Cuando tus amigos ganan más que tú
Durante el pasado mes de febrero, la Comisión Europea presentó un informe en el que reconocía los avances españoles en materia económica, pero llamaba la atención sobre la "desigualdad en los ingresos y oportunidades". Estas desigualdades también generan profundas consecuencias en nuestras relaciones.
Carmen (nombre ficticio) no encontraba trabajo de lo que había estudiado, por lo que ha vuelto a estudiar a tiempo completo ya pasados los 30 años. De su grupo de amigos, la mayoría tiene trabajos estables. "Ellos quedan entre semana para cenar bastantes días", dice como ejemplo de algo que ella no puede permitirse ni por tiempo ni por dinero. "Esto ha hecho que poco a poco me vaya distanciando", admite.

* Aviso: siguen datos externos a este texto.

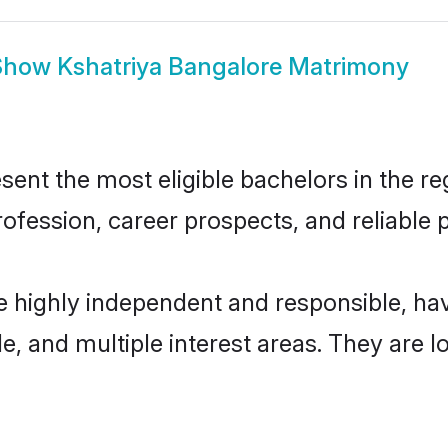
Show
Kshatriya Bangalore Matrimony
ent the most eligible bachelors in the reg
fession, career prospects, and reliable p
re highly independent and responsible, h
ude, and multiple interest areas. They are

Pero no todo es siempre negativo. Pilar López, la entrevistada colombiana, cuenta que en esos años en los que su situación económica fue tan mala siempre contó con la ayuda de un grupo de amigos que le abrieron "de par en par las puertas de su casa y de sus neveras". Esto, además, la ayudó a mejorar su concepción de los españoles: "Cuando llegué pensaba que eran cerrados y antipáticos", nos cuenta. Ahora todo le va mejor. Tiene trabajo, está acabando la tesis y solo le quedan tres meses para terminar de pagar el préstamo. Pero sigue recordando la generosidad de sus amigos y lo que aprendió de ella. "No cualquiera deja entrar en su casa a otro tan libremente, sin pedir nada a cambio".